In time the Know-Nothings faded away, but the AOH grew stronger. The Order switched its focus to indeed supporting charitable activities of the Church, assisting new Irish immigrants in finding employment, and preserving the Irish language, history and culture. However, the Hibernian have not abandoned their roots, and today are defending the Church against attacks by those who would see its teachings destroyed. The Order is active in the Right To Life movement in all areas of the country. And as in days past, the AOH is still called upon to protect Church property. Such was the case in 1992, when, at the request of Cardinal O'Connor, over 1,000 Hibernians stood guard over St. Patrick's Cathedral in New York City when it was threatened by violent activists disrupting the St. Patrick's Day Parade.
The late John F. Kennedy, 35th President of the United States, was the most distinguished lay member ever to join the Ancient Order of Hibernians in America since it was founded. He joined in 1947 and remained active and interested until the day of his assassination November 22, 1963. The John F. Kennedy Memorial Committee and Fund were established at the 1964 National Convention in Albany. The First Annual Award, a 14-Kt. Gold Medal, specially designed and struck, was presented to Hon. James A. Farley, former Postmaster General, and a long time member of our Order, at the Chicago Convention in 1966. Since that time many outstanding honorees have been the recipient of this award including: President Bill Clinton, John Hume, Ambassador Rav Flynn, and Gerry Adams.
Irish Famine
1846-1850
It began with a blight of the potato crop that left acre upon acre of Irish farmland covered with black rot. As harvests across Europe failed, the price of food soared. Subsistence-level Irish farmers found their food stores rotting in their cellars, the crops they relied on to pay the rent into their British and Protestant landlords destroyed. Peasants who ate the rotting produce sickened and entire villages were consumed with cholera and typhus. Parish priests desperate to provide for their congregations were forced to forsake buying coffins in order to feed starving families, with the dead going unburied or buried only in the clothes they wore when they died.

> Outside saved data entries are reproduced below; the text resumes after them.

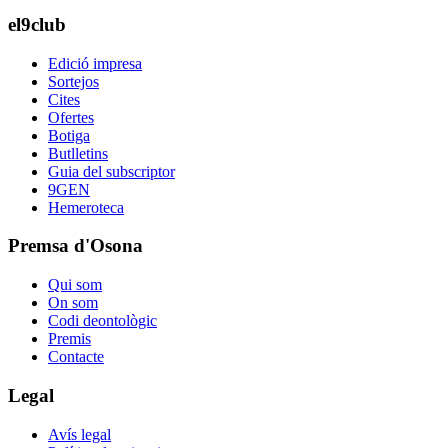
el9club
Edició impresa
Sortejos
Cites
Ofertes
Botiga
Butlletins
Guia del subscriptor
9GEN
Hemeroteca
Premsa d'Osona
Qui som
On som
Codi deontològic
Premis
Contacte
Legal
Avís legal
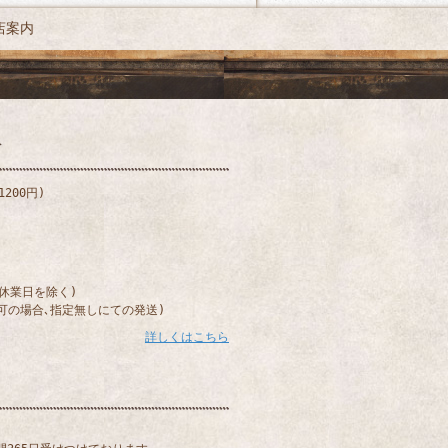
店案内
200円)
)
(休業日を除く)
可の場合､指定無しにての発送)
詳しくはこちら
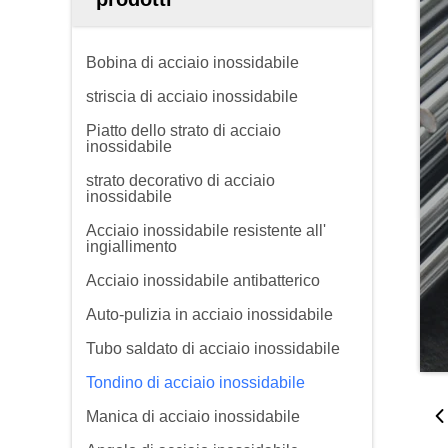
Bobina di acciaio inossidabile
striscia di acciaio inossidabile
Piatto dello strato di acciaio
inossidabile
strato decorativo di acciaio
inossidabile
Acciaio inossidabile resistente all'
ingiallimento
Acciaio inossidabile antibatterico
Auto-pulizia in acciaio inossidabile
Tubo saldato di acciaio inossidabile
Tondino di acciaio inossidabile
Manica di acciaio inossidabile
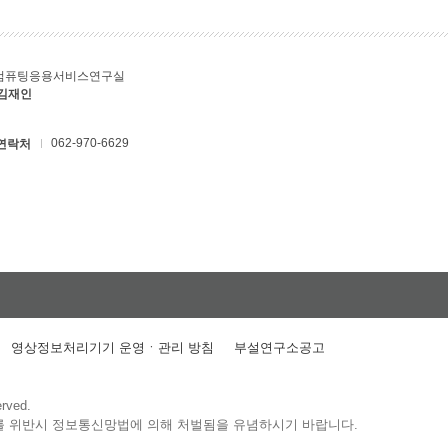
컴퓨팅응용서비스연구실
 김재인
062-970-6629
연락처
영상정보처리기기 운영ㆍ관리 방침
부설연구소공고
erved.
를 위반시 정보통신망법에 의해 처벌됨을 유념하시기 바랍니다.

Landlords evicted hundreds of thousands of peasants, who then crowded into disease-infested workhouses. Other landlords paid for their tenants to emigrate, sending hundreds of thousands of Irish to America and other English-speaking countries. But even emigration was no panacea — ship owners often crowded hundreds of desperate Irish onto rickety vessels labeled "coffin ships. In many cases, these ships reached port after losing a third of their passengers to disease, hunger and other causes. While Britain provided much relief for Ireland's starving populace, many Irish criticized Britain's delayed response -- and further blamed centuries of British political oppression on the underlying causes of the famine.
The Irish Famine of 1846-50 took as many as one million lives from hunger and disease, and changed the social and cultural structure of Ireland in profound ways. The Famine also spurred new Waves of immigration, thus shaping the histories of the United States and Britain as well.
The combined forces of famine, disease and emigration depopulated the island; Ireland's population dropped from 8 million before the Famine to 5 million years after. If Irish nationalism was dormant for the first half of the nineteenth-century, the Famine convinced Irish citizens and Irish-Americans of the urgent need for political change. The Famine also changed centuries-old agricultural practices, hastening the end of the division of family estates into tiny lots capable of sustaining life only with a potato crop.